(Beginning of SOURCE INFORMATION)

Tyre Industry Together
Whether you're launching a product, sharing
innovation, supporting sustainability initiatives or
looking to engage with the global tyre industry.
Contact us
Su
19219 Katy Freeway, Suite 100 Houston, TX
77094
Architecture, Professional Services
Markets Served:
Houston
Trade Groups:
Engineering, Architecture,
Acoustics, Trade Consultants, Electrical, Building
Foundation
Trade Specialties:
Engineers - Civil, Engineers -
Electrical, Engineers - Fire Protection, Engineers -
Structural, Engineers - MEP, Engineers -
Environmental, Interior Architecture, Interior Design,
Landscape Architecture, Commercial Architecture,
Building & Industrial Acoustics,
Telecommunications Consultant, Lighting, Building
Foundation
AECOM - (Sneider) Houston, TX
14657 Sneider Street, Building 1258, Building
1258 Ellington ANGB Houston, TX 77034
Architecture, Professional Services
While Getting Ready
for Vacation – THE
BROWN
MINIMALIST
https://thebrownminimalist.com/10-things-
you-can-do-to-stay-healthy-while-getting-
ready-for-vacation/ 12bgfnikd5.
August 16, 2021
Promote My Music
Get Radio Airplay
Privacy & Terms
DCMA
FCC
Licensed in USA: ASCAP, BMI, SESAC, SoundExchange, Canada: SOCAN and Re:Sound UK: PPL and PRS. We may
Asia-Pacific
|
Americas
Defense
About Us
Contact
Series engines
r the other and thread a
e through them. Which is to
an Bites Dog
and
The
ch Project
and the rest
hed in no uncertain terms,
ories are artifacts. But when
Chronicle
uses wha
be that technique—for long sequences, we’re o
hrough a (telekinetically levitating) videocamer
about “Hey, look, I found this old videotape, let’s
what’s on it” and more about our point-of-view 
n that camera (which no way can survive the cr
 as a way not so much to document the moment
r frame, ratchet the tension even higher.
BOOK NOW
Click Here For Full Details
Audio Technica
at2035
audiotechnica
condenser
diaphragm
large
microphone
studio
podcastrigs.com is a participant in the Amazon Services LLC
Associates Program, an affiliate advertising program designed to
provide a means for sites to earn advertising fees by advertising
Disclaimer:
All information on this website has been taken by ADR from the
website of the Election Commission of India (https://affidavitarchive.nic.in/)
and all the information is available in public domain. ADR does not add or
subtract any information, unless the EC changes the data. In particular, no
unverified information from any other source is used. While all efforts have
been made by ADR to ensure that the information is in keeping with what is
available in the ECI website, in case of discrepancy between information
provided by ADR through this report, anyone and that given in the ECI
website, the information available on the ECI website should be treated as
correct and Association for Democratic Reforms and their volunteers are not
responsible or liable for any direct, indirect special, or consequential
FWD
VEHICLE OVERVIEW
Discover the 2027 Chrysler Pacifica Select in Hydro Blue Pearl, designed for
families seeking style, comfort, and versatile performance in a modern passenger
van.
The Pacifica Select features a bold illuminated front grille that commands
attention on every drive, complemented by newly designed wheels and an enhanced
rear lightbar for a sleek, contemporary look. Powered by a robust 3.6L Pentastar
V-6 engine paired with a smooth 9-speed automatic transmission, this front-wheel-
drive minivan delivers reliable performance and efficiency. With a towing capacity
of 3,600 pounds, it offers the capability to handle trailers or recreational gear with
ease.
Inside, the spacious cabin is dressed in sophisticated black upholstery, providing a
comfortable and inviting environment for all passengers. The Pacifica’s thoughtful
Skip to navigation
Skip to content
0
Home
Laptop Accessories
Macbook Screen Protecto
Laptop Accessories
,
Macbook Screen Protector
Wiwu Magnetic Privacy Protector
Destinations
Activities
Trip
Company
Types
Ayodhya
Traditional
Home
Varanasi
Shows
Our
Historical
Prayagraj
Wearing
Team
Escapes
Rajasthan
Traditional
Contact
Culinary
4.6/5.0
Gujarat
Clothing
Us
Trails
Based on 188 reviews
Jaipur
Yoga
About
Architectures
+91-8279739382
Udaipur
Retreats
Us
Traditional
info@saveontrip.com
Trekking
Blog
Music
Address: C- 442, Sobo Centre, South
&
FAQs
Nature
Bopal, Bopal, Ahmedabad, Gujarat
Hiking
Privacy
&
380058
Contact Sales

(End of SOURCE INFORMATION)

Everything in the listing should be set down again exactly.

▶ [WRITTEN ANSWER]
Tyre Industry Together
Whether you're launching a product, sharing
innovation, supporting sustainability initiatives or
looking to engage with the global tyre industry.
Contact us
Su
19219 Katy Freeway, Suite 100 Houston, TX
77094
Architecture, Professional Services
Markets Served:
Houston
Trade Groups:
Engineering, Architecture,
Acoustics, Trade Consultants, Electrical, Building
Foundation
Trade Specialties:
Engineers - Civil, Engineers -
Electrical, Engineers - Fire Protection, Engineers -
Structural, Engineers - MEP, Engineers -
Environmental, Interior Architecture, Interior Design,
Landscape Architecture, Commercial Architecture,
Building & Industrial Acoustics,
Telecommunications Consultant, Lighting, Building
Foundation
AECOM - (Sneider) Houston, TX
14657 Sneider Street, Building 1258, Building
1258 Ellington ANGB Houston, TX 77034
Architecture, Professional Services
While Getting Ready
for Vacation – THE
BROWN
MINIMALIST
https://thebrownminimalist.com/10-things-
you-can-do-to-stay-healthy-while-getting-
ready-for-vacation/ 12bgfnikd5.
August 16, 2021
Promote My Music
Get Radio Airplay
Privacy & Terms
DCMA
FCC
Licensed in USA: ASCAP, BMI, SESAC, SoundExchange, Canada: SOCAN and Re:Sound UK: PPL and PRS. We may
Asia-Pacific
|
Americas
Defense
About Us
Contact
Series engines
r the other and thread a
e through them. Which is to
an Bites Dog
and
The
ch Project
and the rest
hed in no uncertain terms,
ories are artifacts. But when
Chronicle
uses wha
be that technique—for long sequences, we’re o
hrough a (telekinetically levitating) videocamer
about “Hey, look, I found this old videotape, let’s
what’s on it” and more about our point-of-view 
n that camera (which no way can survive the cr
 as a way not so much to document the moment
r frame, ratchet the tension even higher.
BOOK NOW
Click Here For Full Details
Audio Technica
at2035
audiotechnica
condenser
diaphragm
large
microphone
studio
podcastrigs.com is a participant in the Amazon Services LLC
Associates Program, an affiliate advertising program designed to
provide a means for sites to earn advertising fees by advertising
Disclaimer:
All information on this website has been taken by ADR from the
website of the Election Commission of India (https://affidavitarchive.nic.in/)
and all the information is available in public domain. ADR does not add or
subtract any information, unless the EC changes the data. In particular, no
unverified information from any other source is used. While all efforts have
been made by ADR to ensure that the information is in keeping with what is
available in the ECI website, in case of discrepancy between information
provided by ADR through this report, anyone and that given in the ECI
website, the information available on the ECI website should be treated as
correct and Association for Democratic Reforms and their volunteers are not
responsible or liable for any direct, indirect special, or consequential
FWD
VEHICLE OVERVIEW
Discover the 2027 Chrysler Pacifica Select in Hydro Blue Pearl, designed for
families seeking style, comfort, and versatile performance in a modern passenger
van.
The Pacifica Select features a bold illuminated front grille that commands
attention on every drive, complemented by newly designed wheels and an enhanced
rear lightbar for a sleek, contemporary look. Powered by a robust 3.6L Pentastar
V-6 engine paired with a smooth 9-speed automatic transmission, this front-wheel-
drive minivan delivers reliable performance and efficiency. With a towing capacity
of 3,600 pounds, it offers the capability to handle trailers or recreational gear with
ease.
Inside, the spacious cabin is dressed in sophisticated black upholstery, providing a
comfortable and inviting environment for all passengers. The Pacifica’s thoughtful
Skip to navigation
Skip to content
0
Home
Laptop Accessories
Macbook Screen Protecto
Laptop Accessories
,
Macbook Screen Protector
Wiwu Magnetic Privacy Protector
Destinations
Activities
Trip
Company
Types
Ayodhya
Traditional
Home
Varanasi
Shows
Our
Historical
Prayagraj
Wearing
Team
Escapes
Rajasthan
Traditional
Contact
Culinary
4.6/5.0
Gujarat
Clothing
Us
Trails
Based on 188 reviews
Jaipur
Yoga
About
Architectures
+91-8279739382
Udaipur
Retreats
Us
Traditional
info@saveontrip.com
Trekking
Blog
Music
Address: C- 442, Sobo Centre, South
&
FAQs
Nature
Bopal, Bopal, Ahmedabad, Gujarat
Hiking
Privacy
&
380058
Contact Sales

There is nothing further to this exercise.